Received 25 July 2013; Revised 13 December 2013; Accepted 16 December 2013; Published 20 February 2014

Academic Editor: Asier Ibeas

Copyright © 2014 Yuan Ren and Jiancheng Fang. This is an open access article distributed under the Creative Commons Attribution License, which permits unrestricted use, distribution, and reproduction in any medium, provided the original work is properly cited.

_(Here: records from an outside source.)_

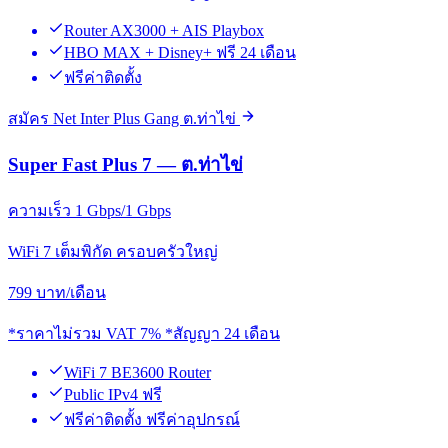
Router AX3000 + AIS Playbox
HBO MAX + Disney+ ฟรี 24 เดือน
ฟรีค่าติดตั้ง
สมัคร Net Inter Plus Gang ต.ท่าไข่
Super Fast Plus 7 — ต.ท่าไข่
ความเร็ว 1 Gbps/1 Gbps
WiFi 7 เต็มพิกัด ครอบครัวใหญ่
799
บาท/เดือน
*ราคาไม่รวม VAT 7% *สัญญา 24 เดือน
WiFi 7 BE3600 Router
Public IPv4 ฟรี
ฟรีค่าติดตั้ง ฟรีค่าอุปกรณ์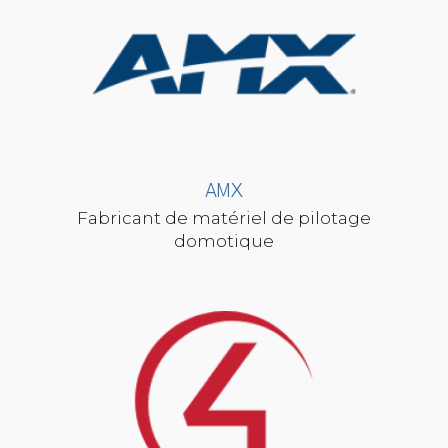
AMX
Fabricant de matériel de pilotage
domotique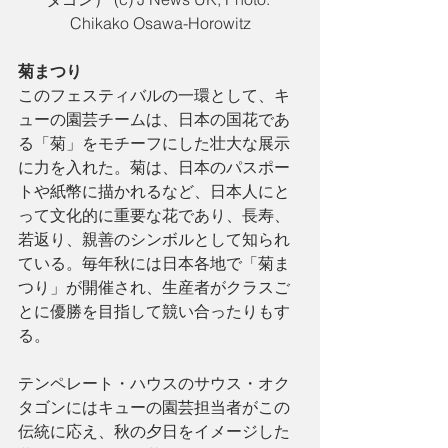
Chikako Osawa-Horowitz
菊まつり
このフェスティバルの一環として、キ
ューの園芸チームは、日本の国花であ
る「菊」をモチーフにした壮大な展示
に力を入れた。菊は、日本のパスポー
トや紙幣に描かれるなど、日本人にと
って文化的に重要な花であり、長寿、
若返り、親善のシンボルとして知られ
ている。毎年秋には日本各地で「菊ま
つり」が開催され、生産者がクラスご
とに優勝を目指して競い合ったりもす
る。
テンペレート・ハウスのサウス・オク
タゴンにはキューの園芸担当者がこの
伝統に応え、秋の夕日をイメージした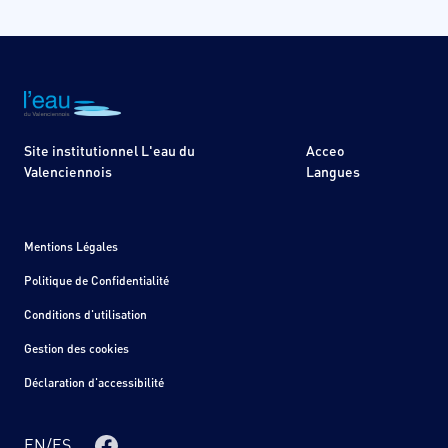
Site institutionnel L'eau du
Acceo
Valenciennois
Langues
Mentions Légales
Politique de Confidentialité
Conditions d'utilisation
Gestion des cookies
Déclaration d'accessibilité
EN
/
ES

This paper develops a complex-coefficient frequency domain stability analysis method for a class of cross-coupled two-dimensional antisymmetrical systems, which can greatly simplify the stability analysis of the multiple-input multiple-output (MIMO) system. Through variable reconstruction, the multiple-input multiple-output (MIMO) system is converted into a single-input single-output (SISO) system with complex coefficients. The pole locations law of the closed-loop system after the variable reconstruction has been revealed, and the controllability as well as observability of the controlled plants before and after the variable reconstruction has been studied too, and then the classical Nyquist stability criterion is extended to the complex-coefficient frequency domain. Combined with the rigid magnetically suspended rotor (MSR) system with heavy gyroscopic effects, corresponding stability criterion has been further developed. Compared with the existing methods, the developed criterion for the rigid MSR system not only accurately predicts the absolute stability of the different whirling modes, but also directly demonstrates their relative stability, which greatly simplifies the analysis, design, and debugging of the control system.